Michael Nicoll Yahgulanaas will speak in the Brown Bag Lunch series on Wednesday, October 7, 2015. His talk is entitled “A Musing of Haida Manga.”


Michael Nicoll Yahgulanaas is an award-winning visual contemporary artist and author. His work has been featured in public spaces, museums, galleries and private collections across North America, Europe Asia, Australia and the Middle East. Institutional collections include the British Museum, Vancouver Art Gallery, Seattle Art Museum, Calgary’s Glenbow Museum and Vancouver’s Museum of Anthropology. His large sculptural works are part of the public art collection of the City of Vancouver, City of Kamloops and University of British Columbia.

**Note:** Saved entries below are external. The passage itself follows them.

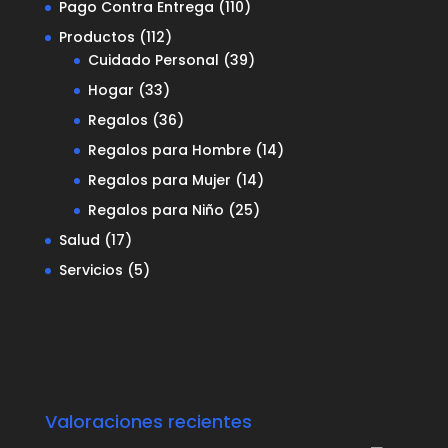
Pago Contra Entrega
(110)
Productos
(112)
Cuidado Personal
(39)
Hogar
(33)
Regalos
(36)
Regalos para Hombre
(14)
Regalos para Mujer
(14)
Regalos para Niño
(25)
Salud
(17)
Servicios
(5)
Valoraciones recientes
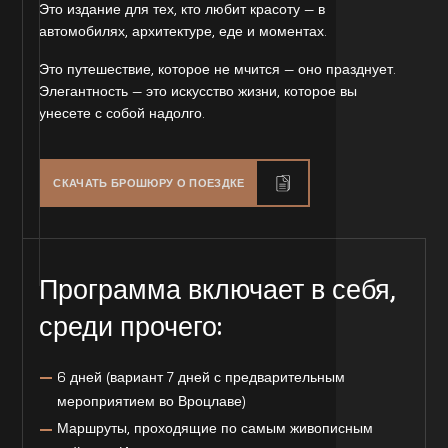
Это издание для тех, кто любит красоту — в
автомобилях, архитектуре, еде и моментах.
Это путешествие, которое не мчится — оно празднует.
Элегантность — это искусство жизни, которое вы
унесете с собой надолго.
СКАЧАТЬ БРОШЮРУ О ПОЕЗДКЕ
Программа включает в себя,
среди прочего:
6 дней (вариант 7 дней с предварительным
мероприятием во Вроцлаве)
Маршруты, проходящие по самым живописным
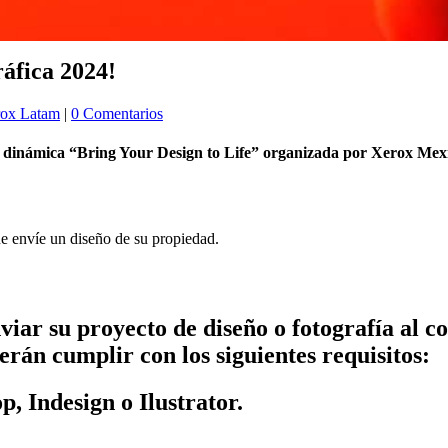
ráfica 2024!
ox Latam
|
0 Comentarios
a dinámica “Bring Your Design to Life” organizada por Xerox Mex
e envíe un diseño de su propiedad.
viar su proyecto de diseño o fotografía al c
rán cumplir con los siguientes requisitos:
, Indesign o Ilustrator.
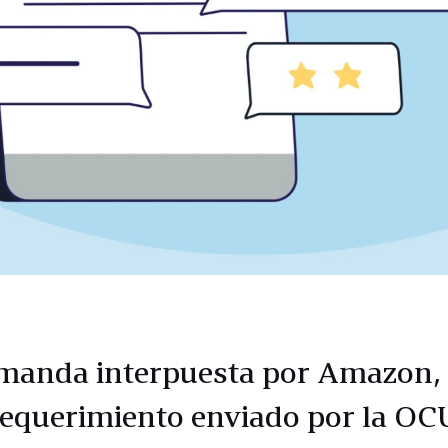
manda interpuesta por Amazon, 
requerimiento enviado por la OC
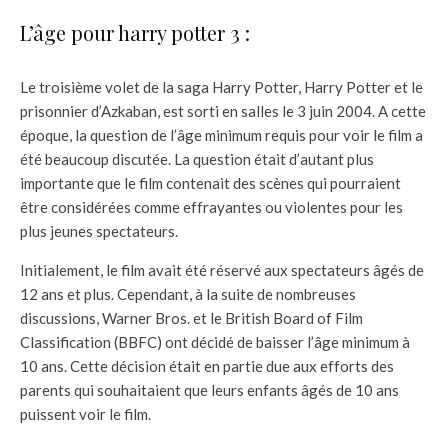
L’âge pour harry potter 3 :
Le troisième volet de la saga Harry Potter, Harry Potter et le
prisonnier d’Azkaban, est sorti en salles le 3 juin 2004. A cette
époque, la question de l’âge minimum requis pour voir le film a
été beaucoup discutée. La question était d’autant plus
importante que le film contenait des scènes qui pourraient
être considérées comme effrayantes ou violentes pour les
plus jeunes spectateurs.
Initialement, le film avait été réservé aux spectateurs âgés de
12 ans et plus. Cependant, à la suite de nombreuses
discussions, Warner Bros. et le British Board of Film
Classification (BBFC) ont décidé de baisser l’âge minimum à
10 ans. Cette décision était en partie due aux efforts des
parents qui souhaitaient que leurs enfants âgés de 10 ans
puissent voir le film.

Yahgulanaas’ publications include national bestsellers Flight of the Hummingbird and RED, a Haida Manga.

Yahgulanaas became a full-time artist after many decades working in the Haida Nation’s successful campaign to protect its biocultural diversity; however, he began to play as an artist much earlier. As the descendant of iconic artists Isabella Edenshaw, Charles Edenshaw and Delores Churchill, his early training was under exceptional creators and master carvers of talented lineage. It wasn’t until the late 1990’s after an exposure to Chinese brush techniques, under the tutelage of Cantonese master Cai Ben Kwan, that he consciously began to merge Haida and Asian artistic influences into his self-taught practice, and innovated the art form called “Haida Manga.”

In this open-ended conversation at Bard Graduate Center, Yahgulanaas will discuss some of the research methods he employs while preparing to create contemporary artworks. In particular, he will report on current efforts to investigate pigments, papers, and other materials used on both sides of the North Pacific over the past couple of centuries.


Coffee and tea will be served; attendees are welcome to bring their own lunch.

RSVP is required.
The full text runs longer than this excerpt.